What to do
Reproduce word for word every line of the entries below, from the line containing "without ever having" through the final line, and nothing else.

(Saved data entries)
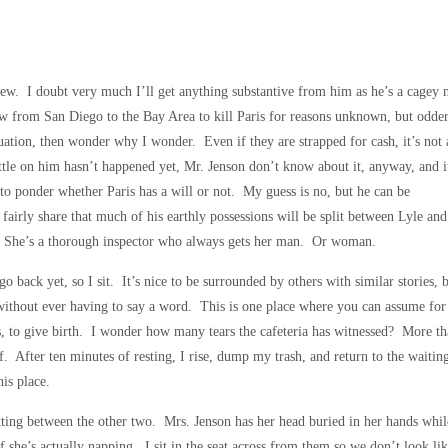
rview. I doubt very much I’ll get anything substantive from him as he’s a cagey
flew from San Diego to the Bay Area to kill Paris for reasons unknown, but odde
ation, then wonder why I wonder. Even if they are strapped for cash, it’s not a
tle on him hasn’t happened yet, Mr. Jenson don’t know about it, anyway, and i
to ponder whether Paris has a will or not. My guess is no, but he can be
 fairly share that much of his earthly possessions will be split between Lyle and
s. She’s a thorough inspector who always gets her man. Or woman.
 go back yet, so I sit. It’s nice to be surrounded by others with similar stories, 
without ever having to say a word. This is one place where you can assume for
, to give birth. I wonder how many tears the cafeteria has witnessed? More t
ief. After ten minutes of resting, I rise, dump my trash, and return to the waitin
is place.
ing between the other two. Mrs. Jenson has her head buried in her hands while 
 if she’s actually napping. I sit in the seat across from them so we don’t look li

Task response
without ever having to say a word. This is one place where you can assume for
, to give birth. I wonder how many tears the cafeteria has witnessed? More t
ief. After ten minutes of resting, I rise, dump my trash, and return to the waitin
is place.
ing between the other two. Mrs. Jenson has her head buried in her hands while 
 if she’s actually napping. I sit in the seat across from them so we don’t look li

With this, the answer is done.